§ **Exercise requirements**: Keep the pictures out. Restate the entries below word for word.

Saved data entries:
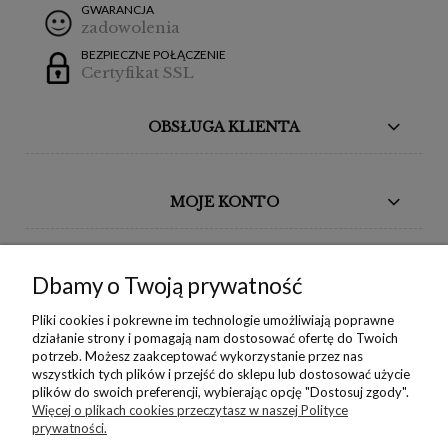
GWARANCJA
zadowolenia
BEZPIECZNE POŁĄCZENIE
Certyfikat SSL
OBSŁUGA KLIENTA
MOJE KONTO
BORIKA DESIGN
Dbamy o Twoją prywatność
MONIKA BORAK
Pliki cookies i pokrewne im technologie umożliwiają poprawne
działanie strony i pomagają nam dostosować ofertę do Twoich
potrzeb. Możesz zaakceptować wykorzystanie przez nas
NEWSLETTER
wszystkich tych plików i przejść do sklepu lub dostosować użycie
plików do swoich preferencji, wybierając opcję "Dostosuj zgody".
Więcej o plikach cookies przeczytasz w naszej Polityce
prywatności.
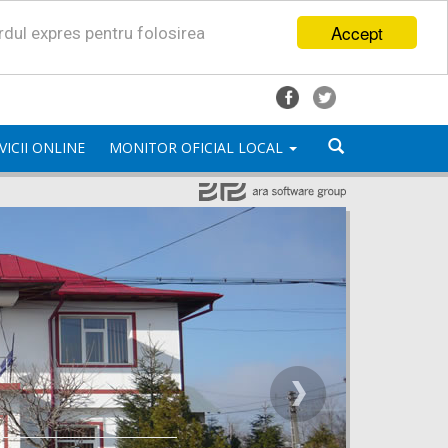
Accept
ordul expres pentru folosirea
VICII ONLINE
MONITOR OFICIAL LOCAL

§ **Task answer**:
GWARANCJA
zadowolenia
BEZPIECZNE POŁĄCZENIE
Certyfikat SSL
OBSŁUGA KLIENTA
MOJE KONTO
BORIKA DESIGN
Dbamy o Twoją prywatność
MONIKA BORAK
Pliki cookies i pokrewne im technologie umożliwiają poprawne
działanie strony i pomagają nam dostosować ofertę do Twoich
potrzeb. Możesz zaakceptować wykorzystanie przez nas
NEWSLETTER
wszystkich tych plików i przejść do sklepu lub dostosować użycie
plików do swoich preferencji, wybierając opcję "Dostosuj zgody".
Więcej o plikach cookies przeczytasz w naszej Polityce
prywatności.
Accept
ordul expres pentru folosirea
VICII ONLINE
MONITOR OFICIAL LOCAL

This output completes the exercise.